Los alumnos, intrigados y expectantes, siguieron de cerca a Tomás mientras se adentraban en las calles llenas de historia. Comenzaron por la antigua fábrica textil, que en su apogeo era el motor económico del pueblo. Tomás les contó cómo la sirena de la fábrica marcaba el ritmo de la vida, anunciando la hora de la comida para las trabajadoras, vestidas con sus uniformes azules. Recordó el trágico accidente del autobús que se llevó las vidas de más de 20 de estas mujeres, un evento que marcó a la comunidad para siempre. Un paso a nivel con las barreras levantadas, un fallo humano, de esas amigas que iban a celebrar un cumpleaños.

Continuaron su camino hacia la fábrica de mantas, famosa en toda la provincia. Ahora, en su lugar, se encontraban dos supermercados, uno de ellos una gran superficie. La globalización había transformado el panorama industrial del pueblo, haciendo que las fábricas tradicionales dieran paso a nuevos modelos de negocio.

Tomás les mostró la casa donde había vivido de niño, ahora frente a una tienda de ultramarinos cerrada. El videoclub había desaparecido, reemplazado por una empresa de análisis clínicos. La droguería de la Sra. Maruja era ahora una asesoría, y la churrería, donde tantas tardes había pasado con sus amigos, se había convertido en la dependencia de la policía local. Y es que en ese edificio vivían los dueños de la droguería, la tienda de ultramarinos y el bar. Todo era más próximo entonces. Un microcosmos.

La discoteca, que carecía de salida de emergencia y que había sido escenario de tantas celebraciones, llevaba cerrada décadas. La iglesia había sido trasladada a un nuevo solar, dejando su antiguo espacio para una zapatería.

A medida que avanzaban, Tomás señalaba los numerosos locales comerciales cerrados, papelerías y tiendas textiles que habían sido reemplazados por fruterías. La escuela donde había estudiado enseñanza primaria, ubicada en unos bajos comerciales, ahora estaba vacía o albergaba negocios de autónomos o inmobiliarias.

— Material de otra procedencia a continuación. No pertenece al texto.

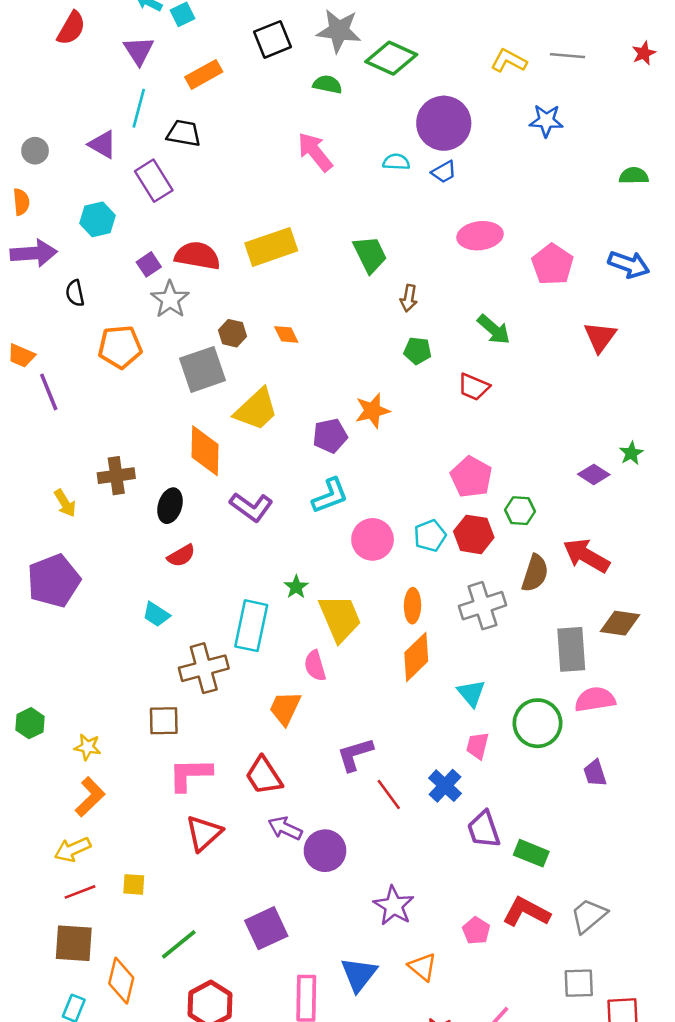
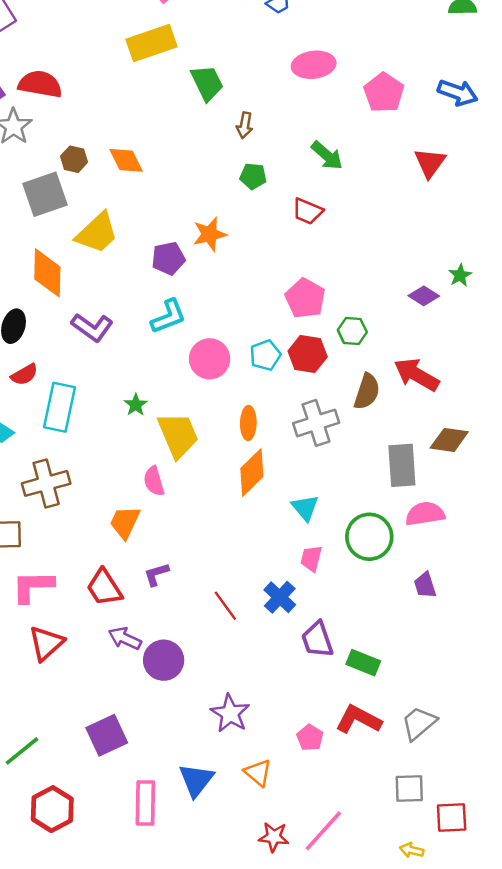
yellow rectangle: (271, 247) -> (151, 43), moved
orange diamond: (286, 334) -> (126, 160), size x1.4
cyan rectangle: (251, 626) -> (59, 407), moved
purple L-shape: (355, 754) -> (156, 574), moved, size x0.7

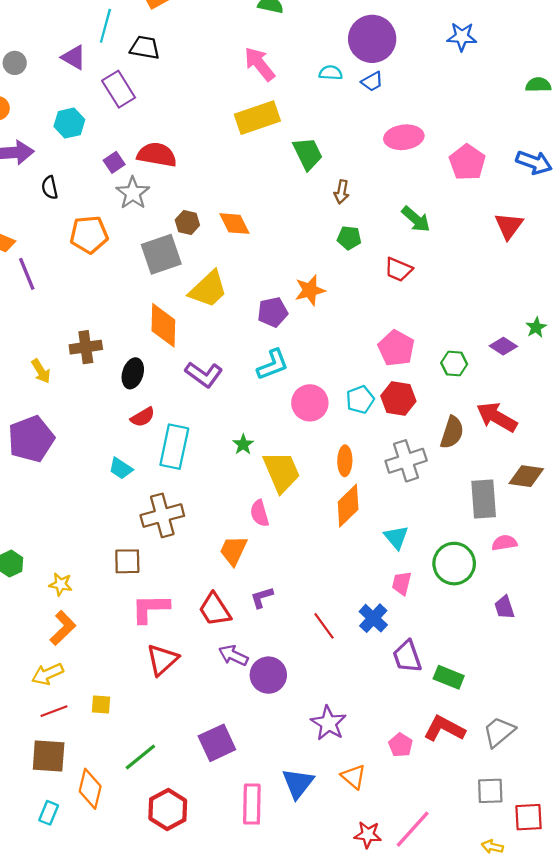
green hexagon: (352, 331) -> (454, 364), moved
pink semicircle: (425, 514) -> (504, 543), size x0.7

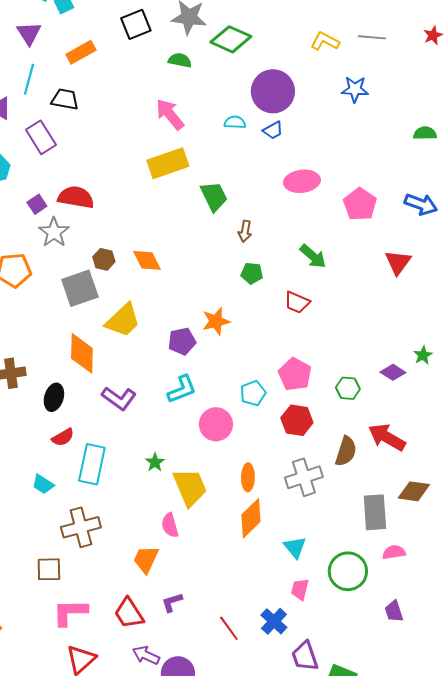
cyan pentagon: (360, 400) -> (253, 393), moved

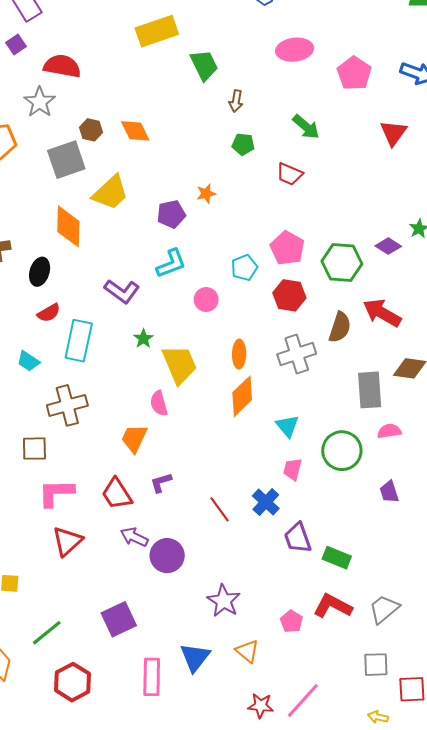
purple square: (37, 204) -> (16, 44), moved
orange star: (216, 321) -> (206, 194), size x0.7
green hexagon: (348, 388) -> (342, 262), size x1.6
purple L-shape: (119, 398) -> (122, 291), moved
pink circle: (216, 424) -> (206, 299), size x0.7

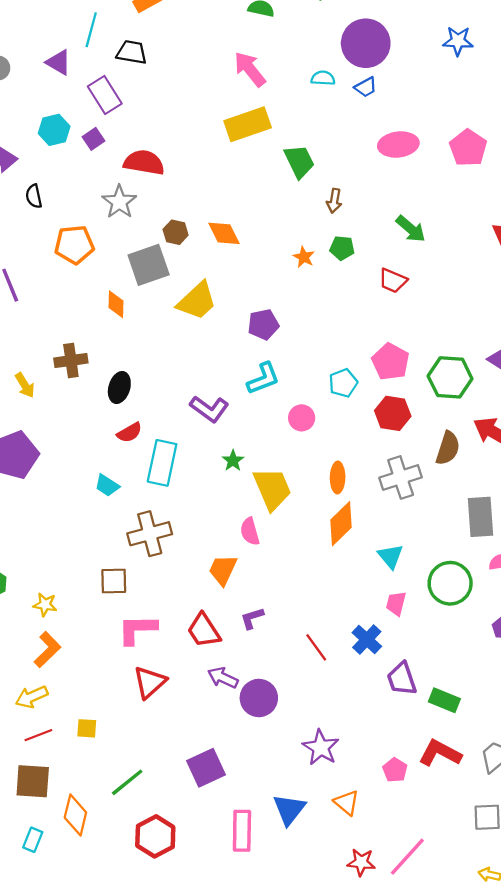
pink pentagon: (354, 73) -> (468, 148), moved
orange star: (206, 194) -> (304, 257), moved, turned -30
orange diamond: (68, 226) -> (116, 304), moved, size x0.6

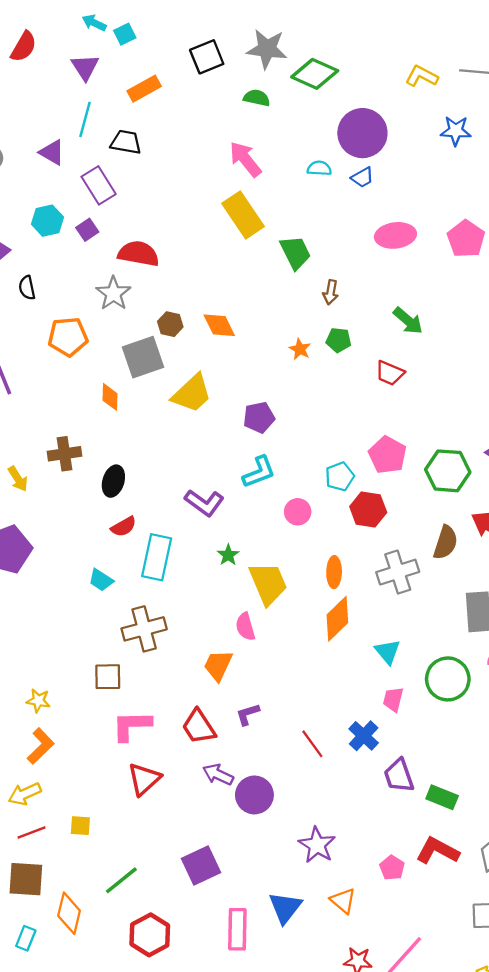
yellow rectangle: (248, 124) -> (243, 215), turned 75
red hexagon: (393, 413) -> (368, 510), moved

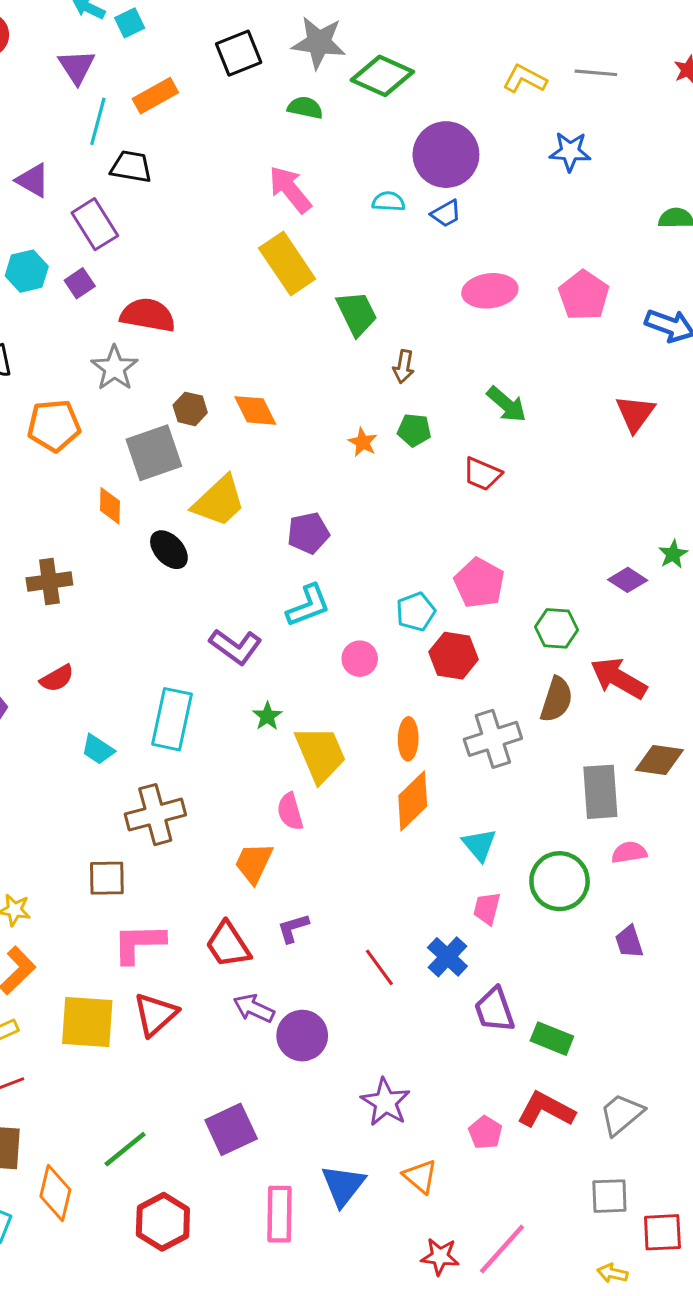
cyan line: (85, 119) -> (98, 121), moved
green hexagon: (448, 471) -> (556, 628), moved, size x0.7
black ellipse: (113, 481) -> (169, 550), moved, turned -60
red semicircle: (124, 527) -> (57, 678), moved
yellow square: (80, 826) -> (87, 1022), moved, size x2.0

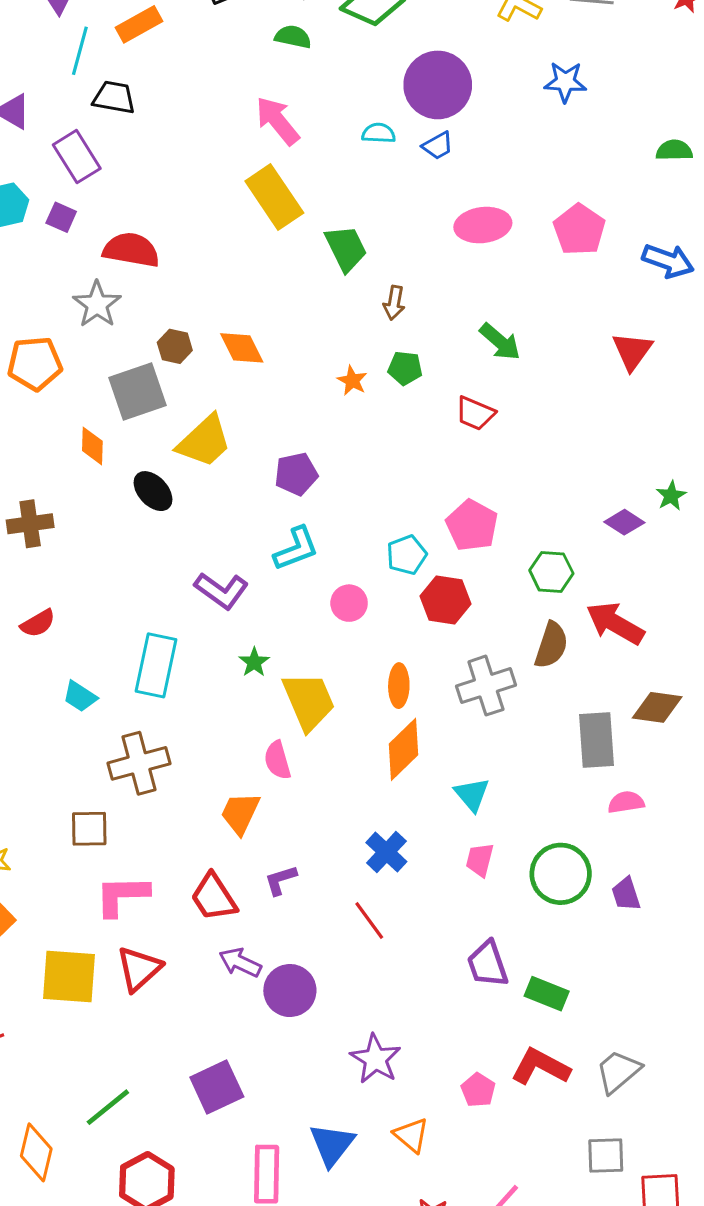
purple square: (80, 283) -> (61, 217), turned -32
green circle: (560, 881) -> (561, 874), moved
blue cross: (447, 957) -> (386, 852), moved

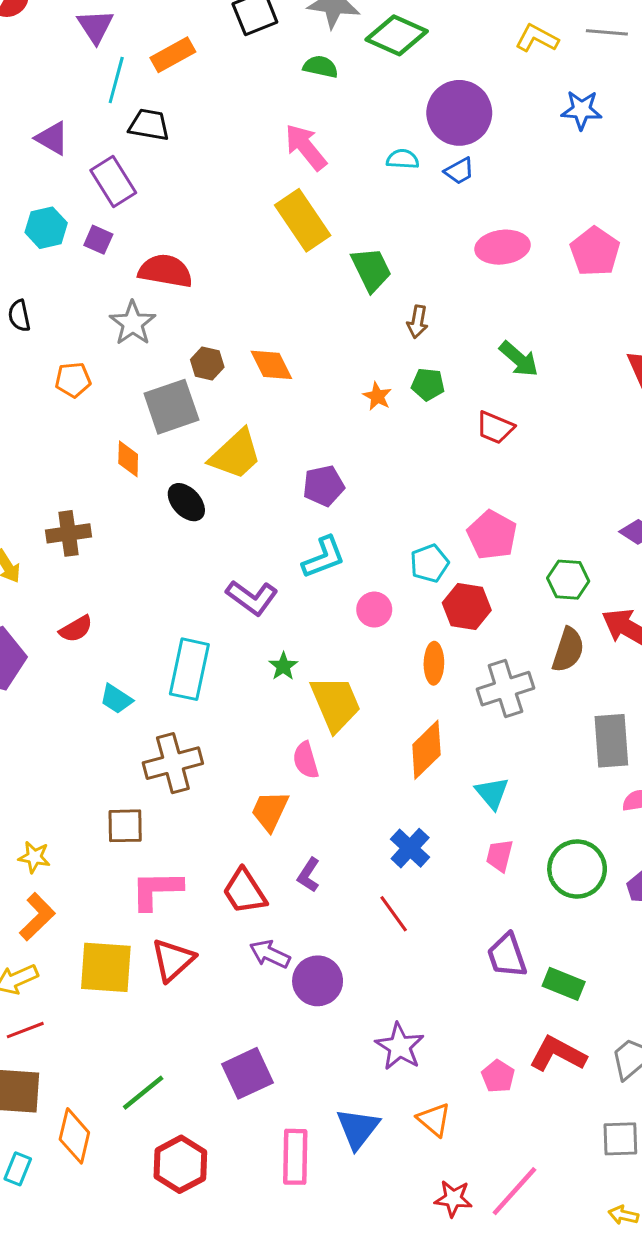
orange pentagon: (35, 363) -> (73, 380), size x0.7
orange ellipse: (399, 686) -> (434, 663), moved
purple L-shape: (281, 880) -> (309, 875), turned -40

Tomás recordó los accidentes de construcción que solían ocurrir en los edificios en obras, los charcos de agua que se formaban en los solares abandonados y la empresa de plásticos que daba trabajo a 50 personas y que ahora era un supermercado y una finca de cinco pisos.

Los futbolines y billares que a veces llenaban los bares de antaño habían dado paso a viviendas, una respuesta a la creciente necesidad de alojamiento. La oficina bancaria se había convertido en un almacén de obras, y la bolera, un lugar de encuentro y tertulias, ahora era una agencia de teléfonos móviles.

El kiosko de golosinas y juguetes, donde Tomás solía comprar sus dulces favoritos, ahora vendía seguros. Los alumnos escuchaban con atención las anécdotas de Tomás, fascinados por la transformación que había sufrido su pueblo.

Al final del recorrido, Tomás se dirigió a sus alumnos: "Xirivella ha cambiado mucho en los últimos 55 años, pero su esencia sigue intacta. La gente sigue siendo amable y acogedora, y el espíritu del pueblo sigue vivo. Es importante recordar el pasado para comprender el presente y construir un futuro mejor".

Las palabras de Tomás resonaron en los corazones de sus alumnos, quienes se sintieron inspirados a apreciar su propia historia y a contribuir a la evolución de su comunidad. El viaje en el tiempo había sido un éxito, no solo como una lección de historia, sino también como una experiencia de aprendizaje sobre la importancia de la memoria y la identidad.